Bowls New Zealand Summary – by Lindsay Knight

  • January 10, 2023

   Wendy Jensen, Robyne Walker and Graham Skellern ensured the 2022-23 national championships finished on a high note for the North Harbour centre when the tournament concluded with the finals at Browns Bay yesterday.

 Wendy and Robyne performed splendidly to make the women’s pairs final and Graham gained his third national para title when he and his Canterbury partner Bruce Wakefield beat Steve Delaney and Jonathan Radka in the disability pairs final.

Wendy Jensen & Robyne Walker

 The feat of Wendy and Robyne in securing a silver medal followed Selina Goddard’s brilliant win in in last week’s singles final, again emphasising Takapuna’s phenomenal women’s bowling depth.

 In the final Wendy and Robyne lost 16-12 to Tayla Bruce, the runner-up to Selina in the epic singles final, and her Silverstream partner, Clare Hendra.

Against players of this quality Wendy and Robyne had to be in their best form, which they had been for most of the early rounds.  But what was always going to be a difficult task became even harder when they started badly.

 With Bruce in the first half of the final exploiting short ends and playing immaculate lead bowls the Takapuna pair trailed 0-9 after six ends.

 A brief rally started with a four on the seventh end, but over the final stages Bruce and Hendra maintained a comfortable lead.

 Robyne thus joined husband Brett O’Riley in making a national final. In the 1990s Brett was runner-up in the singles to the great Peter Belliss and again a runner-up in the fours when playing with another great Phil Skoglund and his two sons, Philip junior and Raymond.

 Wendy, too, would have been disappointed to have gone so far in a nationals, only to miss out. Despite her many honours her only national titles have been in the champion of champion singles in 1998 and in Superbowls in 2000-01.
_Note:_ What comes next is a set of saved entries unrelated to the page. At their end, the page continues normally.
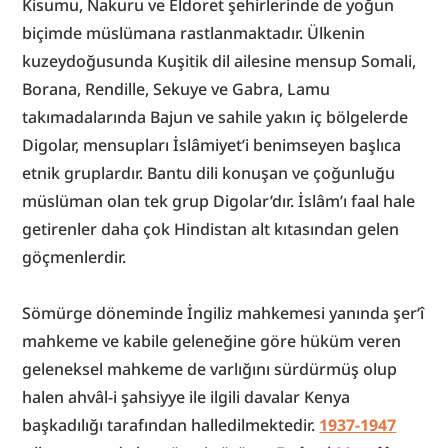
Kisumu, Nakuru ve Eldoret şehirlerinde de yoğun 
biçimde müslümana rastlanmaktadır. Ülkenin 
kuzeydoğusunda Kuşitik dil ailesine mensup Somali, 
Borana, Rendille, Sekuye ve Gabra, Lamu 
takımadalarında Bajun ve sahile yakın iç bölgelerde 
Digolar, mensupları İslâmiyet’i benimseyen başlıca 
etnik gruplardır. Bantu dili konuşan ve çoğunluğu 
müslüman olan tek grup Digolar’dır. İslâm’ı faal hale 
getirenler daha çok Hindistan alt kıtasından gelen 
göçmenlerdir.
Sömürge döneminde İngiliz mahkemesi yanında şer‘î 
mahkeme ve kabile geleneğine göre hüküm veren 
geleneksel mahkeme de varlığını sürdürmüş olup 
halen ahvâl-i şahsiyye ile ilgili davalar Kenya 
başkadılığı tarafından halledilmektedir. 
1937-1947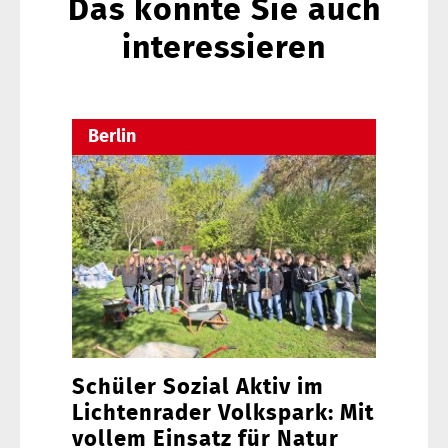
Das könnte Sie auch
interessieren
Berlin
Schüler Sozial Aktiv im
Lichtenrader Volkspark: Mit
vollem Einsatz für Natur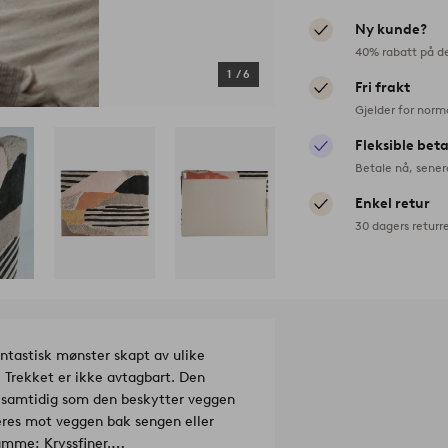
Ny kunde?
40% rabatt på d
1
/
6
Fri frakt
Gjelder for norm
Fleksible bet
Betale nå, sener
Enkel retur
30 dagers returr
tastisk mønster skapt av ulike
 Trekket er ikke avtagbart. Den
t samtidig som den beskytter veggen
seres mot veggen bak sengen eller
tamme: Kryssfiner.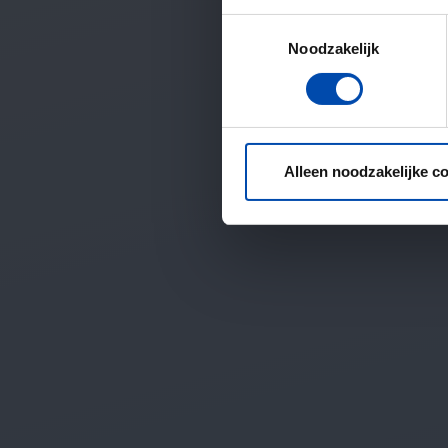
Toestemmingsselectie
Noodzakelijk
Alleen noodzakelijke c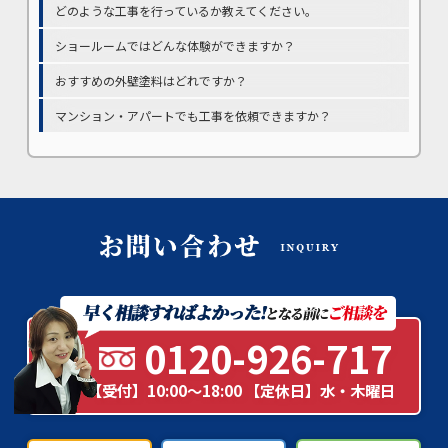
どのような工事を行っているか教えてください。
ショールームではどんな体験ができますか？
おすすめの外壁塗料はどれですか？
マンション・アパートでも工事を依頼できますか？
0120-926-717
【受付】10:00～18:00 【定休日】水・木曜日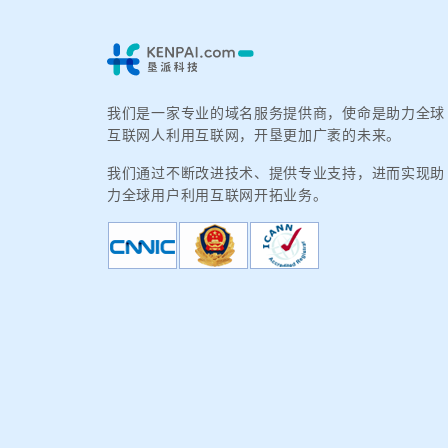
我们是一家专业的域名服务提供商，使命是助力全球
互联网人利用互联网，开垦更加广袤的未来。
我们通过不断改进技术、提供专业支持，进而实现助
力全球用户利用互联网开拓业务。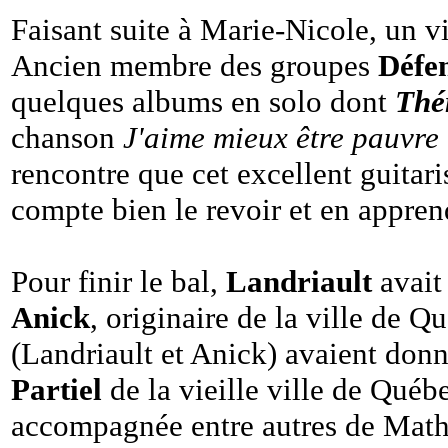
Faisant suite à Marie-Nicole, un 
Ancien membre des groupes
Défen
quelques albums en solo dont
Thé
chanson
J'aime mieux être pauvre
rencontre que cet excellent guitari
compte bien le revoir et en apprend
Pour finir le bal,
Landriault
avait
Anick
, originaire de la ville de Q
(Landriault et Anick) avaient do
Partiel
de la vieille ville de Québ
accompagnée entre autres de Mathi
 To make the final Wendy and Robyne had some outstanding results. They ousted Selina and her Black Jack partner Amy Mcllroy, promising Aucklanders Ashleigh Jeffcoat and Kimberly Hemingway in the quarter-finals and Janeen Noble and Robyn Schischka 21-3 in the semi-finals.

 Philip Skoglund, soon to transfer to Wairarapa with the police, ensured his brief stay with the centre was a memorable one by being the best performed North Harbour player in the men’s singles. He made the quarter-finals and among the players he beat was Black Jack Tony Grantham, 21-20.

 Other Harbour players who made the men’s singles post-section were Raymond Skoglund, Simon Poppleton, Jerry Belcher, Wynne Gray, Norm Scott-Morrison, Brent Malcolm, David Eades, David Payne, who with Evan Thomas also made pairs qualifying, Dave McMurchy, Mark Preedy, Callum Clark, Bart Robertson, Neil Fisher, Brian Wilson, Willie McIvor, Matt Higginson, John Janssen, Phil Chisholm, and Wayne Glogoski.

 Other Takapuna combinations qualifying for the women’s pairs post-section were Lisa Dickson and Lauren Mills and Skye Renes and Keiko Kurohara, plus Birkenhead’s Trish Croot playing as a composite with Gaylene Kawana.

 Apart from the playing side, the centre and many of its clubs, especially Brpwns Bay as the headquarters and along with Orewa in staging the finals, deserve plaudits for hosting and overall organisation.

 In view of the many challenges posed by the dreadful weather this was a credit to all.

From visiting bowler especially there was widespread praise for the standard of greens and the hospitality they received.